The sequences of the primers used were as follows: BiP forward, 5′-GGTATTGAAACTGTGGGAGGTG-3′ and reverse, 5′-GATTGTCTTTTGTCAGGGGTCT-3′; CHOP forward, 5′-CTGAGTCATTGCCTTTCTCCTT-3′ and reverse, 5′-CCACTTTCCTTTCATTCTCCTG-3′; caspase-12 forward, 5′-GAAGGAATCTGTGGGGTGAA-3′ and reverse, 5′-TCCCTTTGCTTGTGGGATACC-3′; and β-actin forward, 5′-TGGCACCCAGCACAATGAA-3′ and reverse, 5′-CTAAGTCATAGTCCGCCTAGAAGCA-3′. The reaction conditions were as follows: 94°C for 5 min, followed by 35, 37 or 40 cycles of 94°C for 30 sec, 53°C for 30 sec and 72°C for 30 sec. The reaction was performed using a RT-qPCR instrument (Biometra GmbH, Göttingen, Germany).
Western blot analysis
The total protein was extracted using Protein Extraction Buffer (Bioo Scientific Corporation, Austin, TX, USA) and the concentration was measured using bicinchoninic acid protein quantification kit (Pierce; Thermo Fisher Scientific, Inc.). The protein (40 µg) from the samples of each group was subjected to 10% SDS-PAGE, prior to being transferred onto polyvinylidene difluoride membranes. Next, the membranes were blocked with 5% skimmed milk for 1 h and incubated overnight at 4°C with the following primary antibodies diluted in bovine serum albumin solution (50 g/l): Rabbit anti-human IRE1 polyclonal antibody (dilution, 1:1,000; no. ab37073, Abcam, Cambridge, UK), rabbit anti-human p-PERK and PERK polyclonal antibodies (dilution, 1:500; no. sc-32577 and sc-13073, Santa Cruz Biotechnology, Inc., Dallas, TX, USA), and rabbit anti-human AFT4 and AFT6 antibodies (dilution, 1:200; no. 11815 and 65880, Cell Signaling Technology, Inc., Danvers, MA, USA) at 4°C overnight.

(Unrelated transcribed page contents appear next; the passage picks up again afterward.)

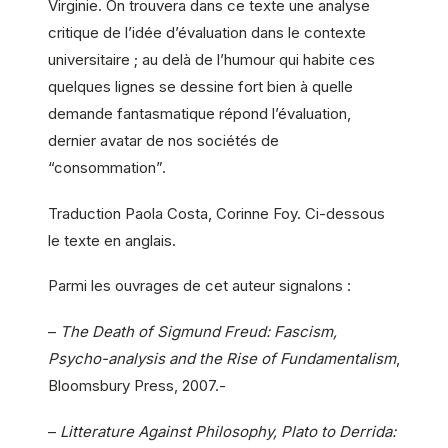
Virginie. On trouvera dans ce texte une analyse
critique de l’idée d’évaluation dans le contexte
universitaire ; au delà de l’humour qui habite ces
quelques lignes se dessine fort bien à quelle
demande fantasmatique répond l’évaluation,
dernier avatar de nos sociétés de
“consommation”.
Traduction Paola Costa, Corinne Foy. Ci-dessous
le texte en anglais.
Parmi les ouvrages de cet auteur signalons :
–
The Death of Sigmund Freud: Fascism,
Psycho-analysis and the Rise of Fundamentalism
,
Bloomsbury Press, 2007.-
–
Litterature Against Philosophy, Plato to Derrida:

Following washing with TBST (TBS, with 1 ml/l Tween-20) 3 times (for 5 min each time), membranes were incubated with horseradish peroxidase-conjugated goat anti-rabbit secondary antibody (dilution, 1:10,000; ab6721; Abcam) for 1 h at room temperature. Protein expression was detected using an enhanced chemiluminescent agent (Boster Biological Technology, Pleasanton, CA, USA). Protein expression levels were normalized to GAPDH and ImageJ 2.1 software (National Institutes of Health, Bethesda, MD, USA) was used to scan and quantify the gray values.
Statistical analyses
Data are presented as the mean ± standard deviation and were analyzed using SPSS 19.0 statistical software (IBM Corp., Armonk, NY, USA). Differences among multiple groups were assessed using one-way analysis of variance, followed by Dunnett's method. P<0.05 was considered to indicate a statistically significant difference.